Granary Dataset Creation Pipeline#

Overview#

This configuration drives the Granary pseudo-labelling pipeline – an open-source workflow that transforms large, noisy speech corpora into high-quality Automatic Speech Recognition (ASR) and Automatic Speech Translation (AST) training data for 25 European languages.

The first public release of Granary (≈ 643 k h ASR / ≈ 351 k h AST) was built from three openly available corpora:

and is published as nvidia/Granary.

Note

Per-language runs. The pipeline is executed once per language pair: set

source_lang / source_lang_full – audio & transcript language
translation.target_lang / target_lang_full – translation language

For example, to obtain English audio with Italian translations choose source_lang: en and translation.target_lang: it. Separate runs are required for each additional language combination.

Note

GPU required.
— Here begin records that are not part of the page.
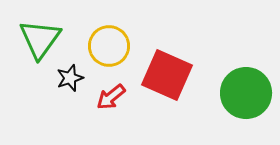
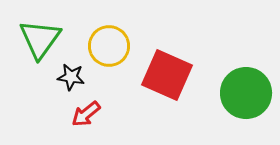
black star: moved 1 px right, 1 px up; rotated 28 degrees clockwise
red arrow: moved 25 px left, 17 px down
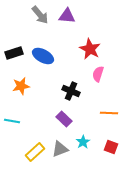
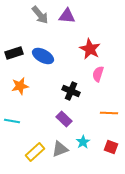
orange star: moved 1 px left
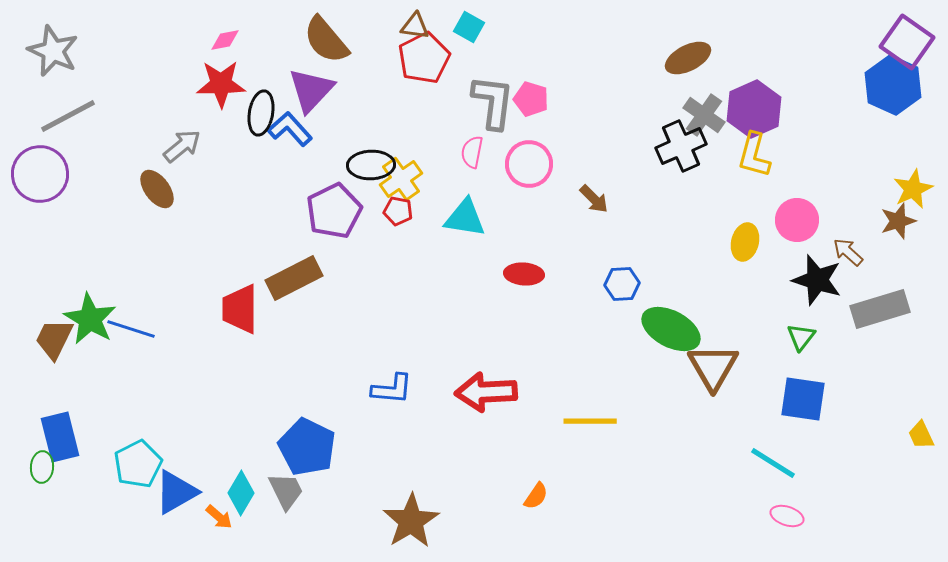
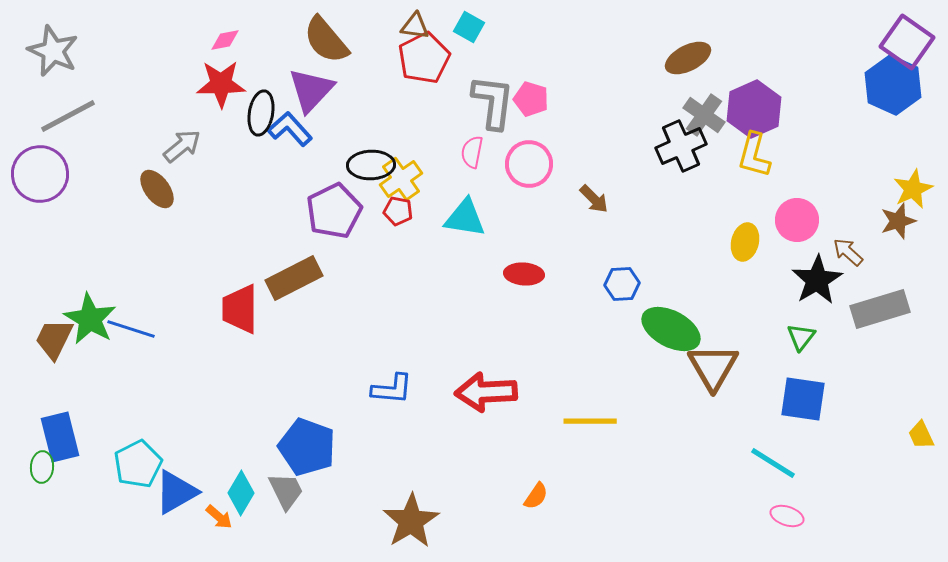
black star at (817, 280): rotated 24 degrees clockwise
blue pentagon at (307, 447): rotated 6 degrees counterclockwise
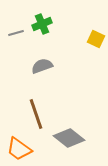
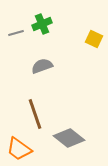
yellow square: moved 2 px left
brown line: moved 1 px left
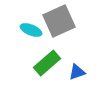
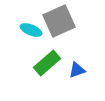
blue triangle: moved 2 px up
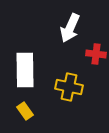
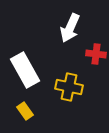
white rectangle: rotated 28 degrees counterclockwise
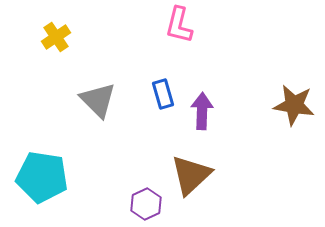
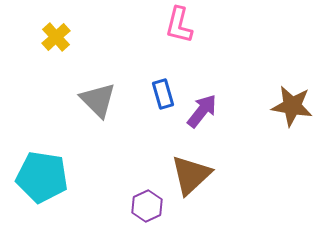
yellow cross: rotated 8 degrees counterclockwise
brown star: moved 2 px left, 1 px down
purple arrow: rotated 36 degrees clockwise
purple hexagon: moved 1 px right, 2 px down
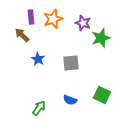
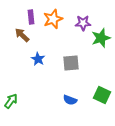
purple star: rotated 21 degrees counterclockwise
green arrow: moved 28 px left, 7 px up
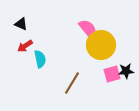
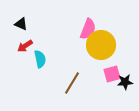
pink semicircle: rotated 60 degrees clockwise
black star: moved 1 px left, 11 px down
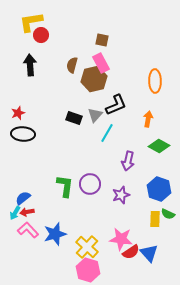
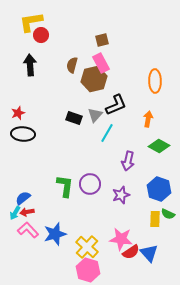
brown square: rotated 24 degrees counterclockwise
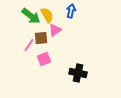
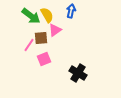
black cross: rotated 18 degrees clockwise
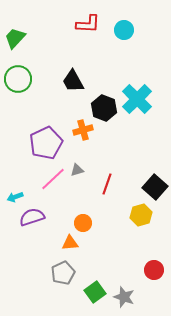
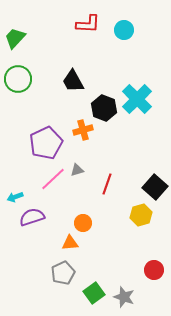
green square: moved 1 px left, 1 px down
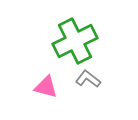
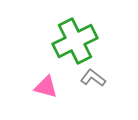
gray L-shape: moved 5 px right, 1 px up
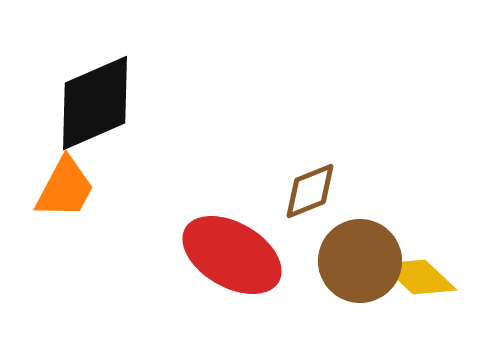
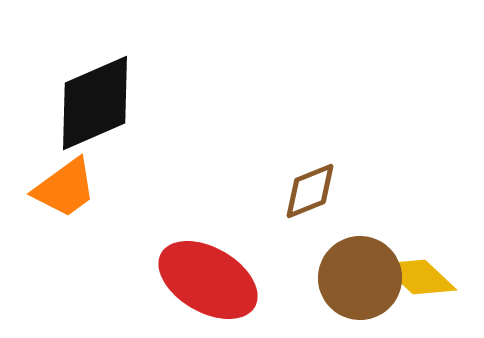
orange trapezoid: rotated 26 degrees clockwise
red ellipse: moved 24 px left, 25 px down
brown circle: moved 17 px down
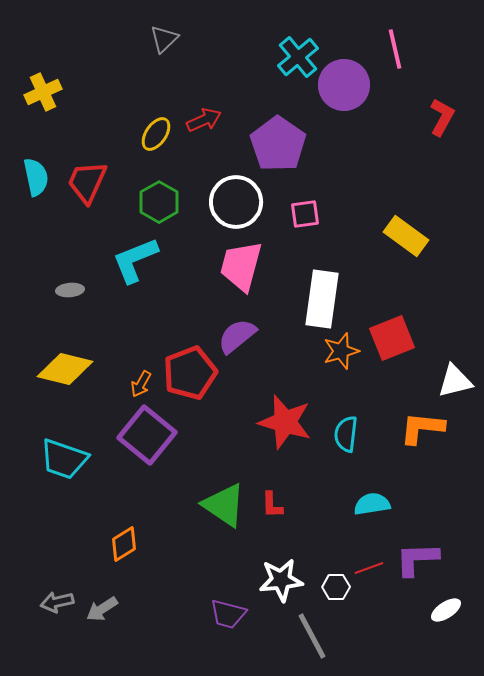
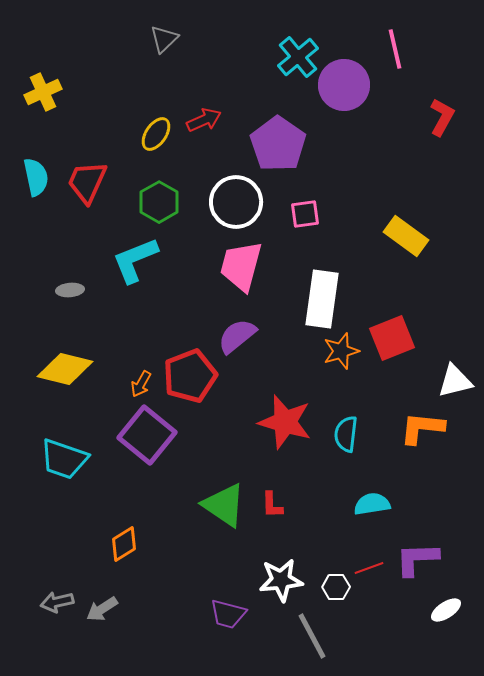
red pentagon at (190, 373): moved 3 px down
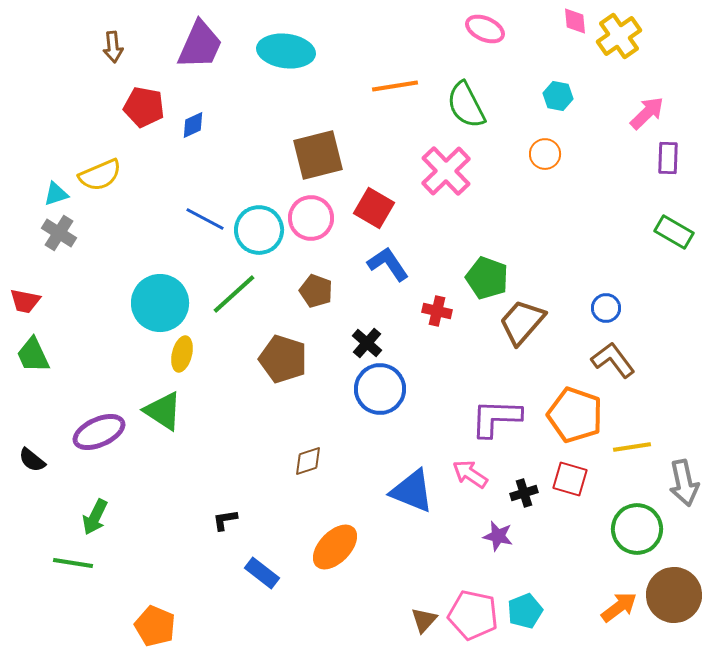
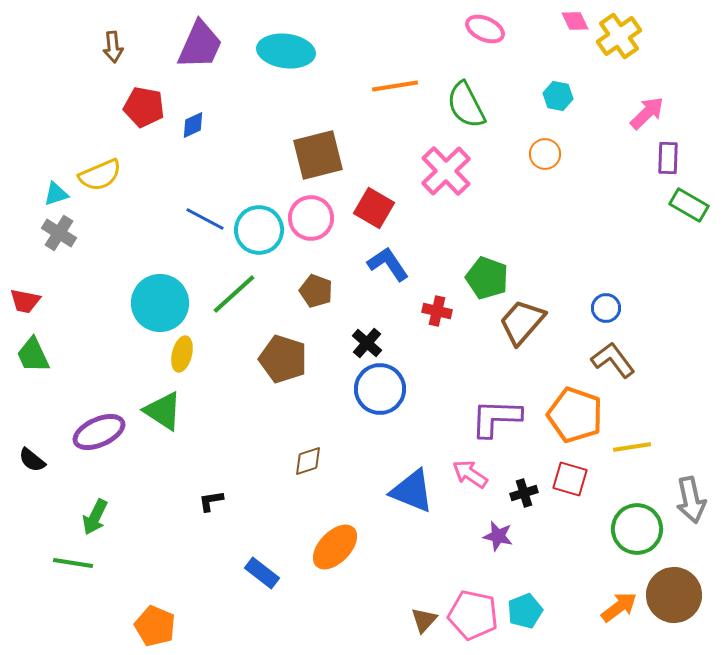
pink diamond at (575, 21): rotated 20 degrees counterclockwise
green rectangle at (674, 232): moved 15 px right, 27 px up
gray arrow at (684, 483): moved 7 px right, 17 px down
black L-shape at (225, 520): moved 14 px left, 19 px up
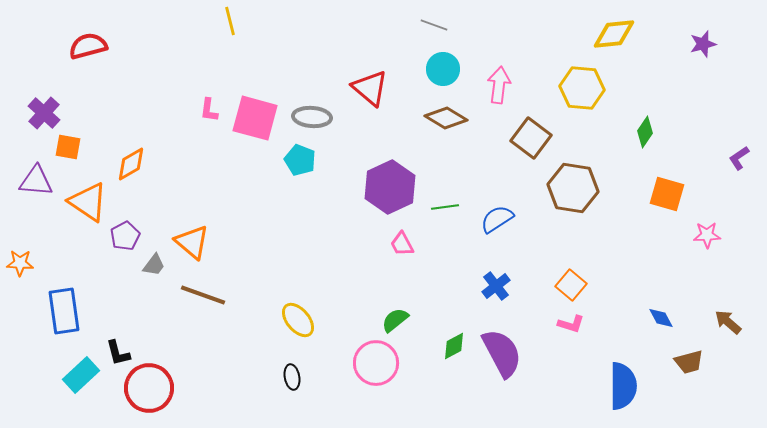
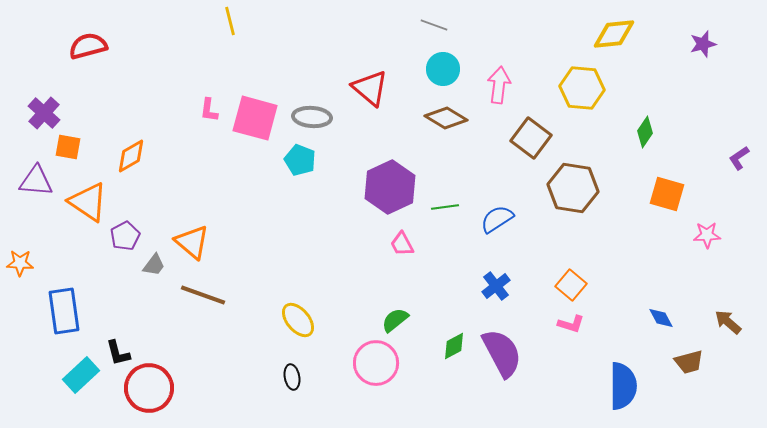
orange diamond at (131, 164): moved 8 px up
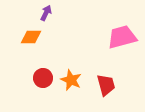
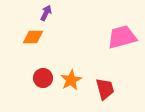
orange diamond: moved 2 px right
orange star: rotated 20 degrees clockwise
red trapezoid: moved 1 px left, 4 px down
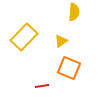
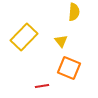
yellow triangle: rotated 32 degrees counterclockwise
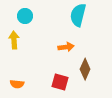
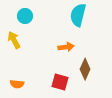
yellow arrow: rotated 24 degrees counterclockwise
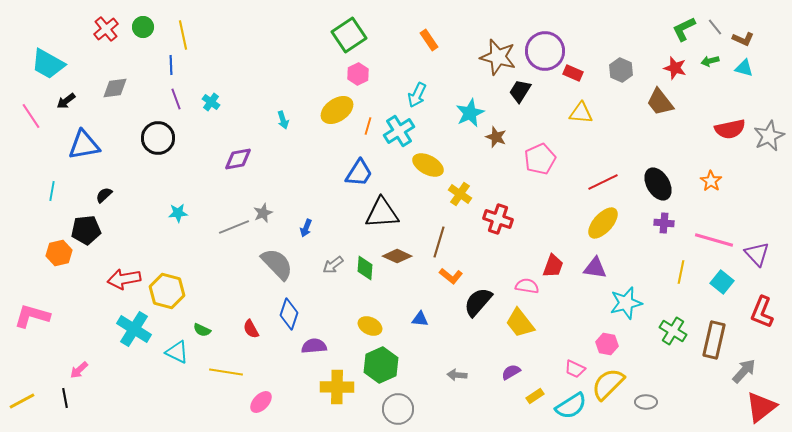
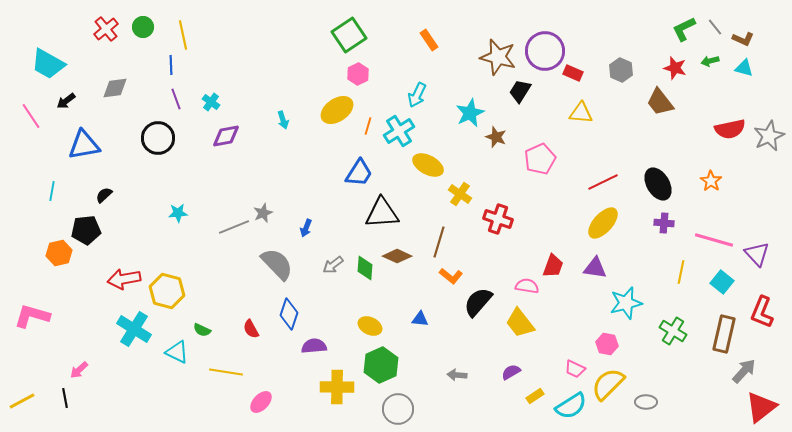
purple diamond at (238, 159): moved 12 px left, 23 px up
brown rectangle at (714, 340): moved 10 px right, 6 px up
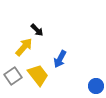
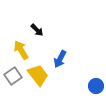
yellow arrow: moved 3 px left, 3 px down; rotated 72 degrees counterclockwise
All Whisper, vLLM and Comet-QE stages expect at least one CUDA-capable GPU. Multi-GPU nodes are auto-detected when num_devices: -1 (default) is used.

Software prerequisites#

Install NeMo-speech-data-processor plus the extra wheels required by specific processors:

FasterWhisperInference:

pip install pytorch-lightning \
            "nvidia-cublas-cu12" \
            "nvidia-cudnn-cu12==9.*" \
            faster_whisper

export LD_LIBRARY_PATH=$(python - <<'PY'
import os, nvidia.cublas.lib, nvidia.cudnn.lib
print(os.path.dirname(nvidia.cublas.lib.__file__) + ":" +
      os.path.dirname(nvidia.cudnn.lib.__file__))
PY)

vLLMInference:

pip install "optree>=0.13.0" vllm

CometoidWMTQualityEstimation:

pip install pymarian

FastTextLangIdClassifier:

pip install fasttext

ConvertToTarredAudioDataset (optional, only if tar-sharding is enabled):

pip install lhotse "nemo-toolkit[common]==2.2.1"

Quick start#

Hardware – Linux box with NVIDIA GPU(s) and ≥ 16 GB VRAM (reference runs used A100-80 GB; smaller cards work with reduced batch sizes).
Install NeMo-speech-data-processor and the extras listed above.
Prepare the input manifest and set three mandatory YAML keys:
- input_manifest_file – manifest with raw audio paths
- output_dir – working/output directory
- sdp_dir – root of the SDP tree (for prompt/regex assets)

Run the pipeline:

# Path to your local clone of NeMo-speech-data-processor
SDP_DIR=/path/to/NeMo-speech-data-processor

python ${SDP_DIR}/main.py \
    --config-path ${SDP_DIR}/dataset_configs/multilingual/granary/ \
    --config-name  config.yaml \
    input_manifest_file=/path/to/input_manifest.json \
    output_dir=/path/to/output/dir \
    sdp_dir=${SDP_DIR}

Input and output formats#

Input manifest

Each line is a JSON object with the source-audio path:

{"source_audio_filepath": "/path/to/file.flac"}

Key outputs

${output_dir}/${source_lang}/manifest_46.json – final bilingual manifest containing audio_filepath, offset, duration, text (source) and answer (translation), plus constant decoder flags.
${output_dir}/${source_lang}/tarred_dataset/ – (optional) tarred-audio shards and shard_manifest.json when convert_to_audio_tarred_dataset.should_run: True.
All intermediate manifest_XX.json files are kept for audit/debug.

Pipeline stages#

The processors executed (indices match the config):

FfmpegConvert (0) – re-encode audio to 16 kHz/mono FLAC.
GetAudioDuration (1) – compute clip length.
RemoveFiles (2) – optionally delete originals (params.save_disk_space).
FasterWhisperInference (3) – pass 1 language detection.
LambdaExpression (4) – probability-based LID filtering.
DropSpecifiedFields (5) – remove temporary fields.
FasterWhisperInference (6, 14) – two-pass transcription (second run can slice by offset).
Segmentation & grooming (7–13) – split Whisper segments into atomic utterances.
Hallucination detection (18–20) – drop repeated n-grams, garbage tokens and common filler phrases.
PnC restoration (21–23) – Qwen-2.5-7B restores punctuation & capitalisation; optional regex clean-up.
Length & charset filtering (27–36) – word-ratio, character histogram and FastText checks.
Quality estimation (41–43) – keep pairs with Comet-QE score ≥ min_qe_score.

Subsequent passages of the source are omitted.